9 Aralık 2017 Cumartesi

Roma ve Hamamları Hakkında Neler Biliyoruz ?

Bu yazımızda sizlerle Roma Hamamı hakkında öğrendiklerimizi ve Ankara Roma Hamamındaki deneyimlerimizden bahsedeceğiz. Şimdiden keyifli okumalar diliyoruz.

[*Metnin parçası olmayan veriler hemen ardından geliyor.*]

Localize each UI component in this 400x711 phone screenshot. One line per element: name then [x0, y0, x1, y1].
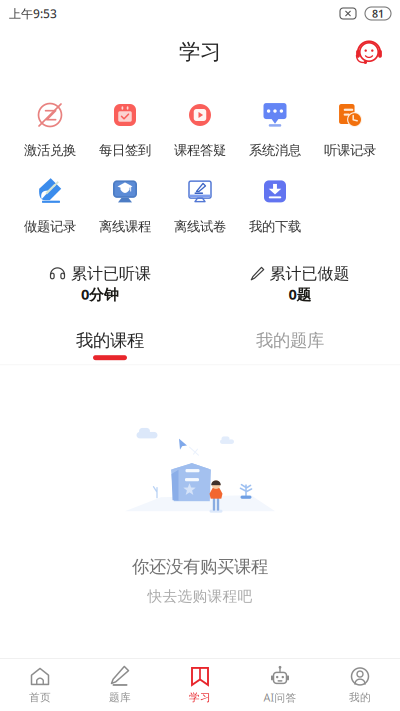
staticText: 学习: [179, 39, 221, 65]
button[interactable]: 我的下载: [238, 178, 312, 235]
staticText: 快去选购课程吧: [148, 588, 252, 606]
button[interactable]: 首页: [0, 659, 80, 711]
button[interactable]: AI问答: [240, 659, 320, 711]
staticText: 课程答疑: [174, 142, 226, 158]
button[interactable]: 客服: [349, 32, 389, 72]
staticText: 0题: [288, 284, 312, 304]
staticText: 上午9:53: [9, 6, 57, 21]
staticText: 81: [372, 6, 384, 21]
staticText: 累计已听课: [71, 264, 151, 284]
button[interactable]: 离线试卷: [162, 178, 238, 235]
staticText: 做题记录: [24, 218, 76, 235]
staticText: 0分钟: [81, 284, 119, 304]
button[interactable]: 离线课程: [88, 178, 162, 235]
button[interactable]: 我的题库: [200, 330, 380, 360]
staticText: 学习: [189, 691, 211, 704]
staticText: 听课记录: [324, 142, 376, 158]
staticText: 离线课程: [99, 218, 151, 235]
staticText: 首页: [29, 691, 51, 704]
staticText: 累计已做题: [270, 264, 350, 284]
staticText: 每日签到: [99, 142, 151, 158]
button[interactable]: 每日签到: [88, 102, 162, 158]
button[interactable]: 激活兑换: [12, 102, 88, 158]
staticText: 激活兑换: [24, 142, 76, 158]
button[interactable]: 学习: [160, 659, 240, 711]
staticText: AI问答: [264, 690, 296, 705]
button[interactable]: 我的课程: [20, 330, 200, 360]
button[interactable]: 题库: [80, 659, 160, 711]
staticText: 系统消息: [249, 142, 301, 158]
staticText: 我的下载: [249, 218, 301, 235]
staticText: 离线试卷: [174, 218, 226, 235]
staticText: 我的课程: [76, 330, 144, 351]
button[interactable]: 做题记录: [12, 178, 88, 235]
button[interactable]: 系统消息: [238, 102, 312, 158]
staticText: 你还没有购买课程: [132, 556, 268, 578]
staticText: 题库: [109, 691, 131, 704]
button[interactable]: 听课记录: [312, 102, 388, 158]
staticText: 我的题库: [256, 330, 324, 351]
button[interactable]: 我的: [320, 659, 400, 711]
button[interactable]: 课程答疑: [162, 102, 238, 158]
staticText: 我的: [349, 691, 371, 704]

ROMA DÜNYASINDA YIKANMA KÜLTÜRÜ




    Hamam geleneği Roma kültüründe derin kökleri olan günlük bir alışkanlık olarak sevilmekteydi. Bir Roma günlüğünde hafif bir öğle yemeği ve uyku sonrasında ikindinin kalan kısmını hamamlarda geçirmek bir gelenek haline gelmiştir. İlk ve en önemli faktör zevk alma ile ilgilidir. Sonuçta yıkanmak fiziksel ve psikolojik anlamda zevkli bir etkinliktir. Yani banyodan çıkan biri kendini hafif ve olumlu hisseder. İlk sebep olarak hamamın topluma “zevk ve mutluluk” getirebileceğini söyleyebiliriz. Bir diğer sebebi ise antik dünyada köklü bir inanış olarak hamamların sağlığa iyi geldiği düşünülmektedir. Çeşitli hastalıkların tedavisinde sıcak, soğuk, ılık sularla banyo yapmaktan oluşan ayrıntılı kür programı üzerinde Yunan ve Roma doktorları ve sağlık uzmanları uzlaşmaktadır. Ayrıca bunun bir de güçlü ekonomik açıklaması vardır. Bu denli çok sayıda hamam yapılmasının nedeni, hamam işletmenin kazançlı bir girişim olmasıdır.





  Hamam Ritüeli





  Varlıklı bir Romalı halk hamamlarına giderken ona banyo donanımını taşıyan köleleri eşlik ederdi. Bu malzeme, spor ve banyo giysileri, sandaletler, pamuklu havlular ve tuvalet takımından oluşurdu. Tuvalet takımları silindir şeklinde metal bir kutu (cista) içinde saklanan çeşitli masaj yağları ve parfümlerin doldurulduğu şişeler (ampulla ve alabaster) ve olasılıkla bir süngerden oluşmaktaydı. Yoksul bir kişi ise kendi bohçasını kendi taşır ya da evdeki emektar hizmetçi ona yardım ederdi. Hamama iyi  giyimli, bakımlı köleler ordusu eşliğinde tahtırevan üzerinde taşınarak gitmek statü sembolüydü.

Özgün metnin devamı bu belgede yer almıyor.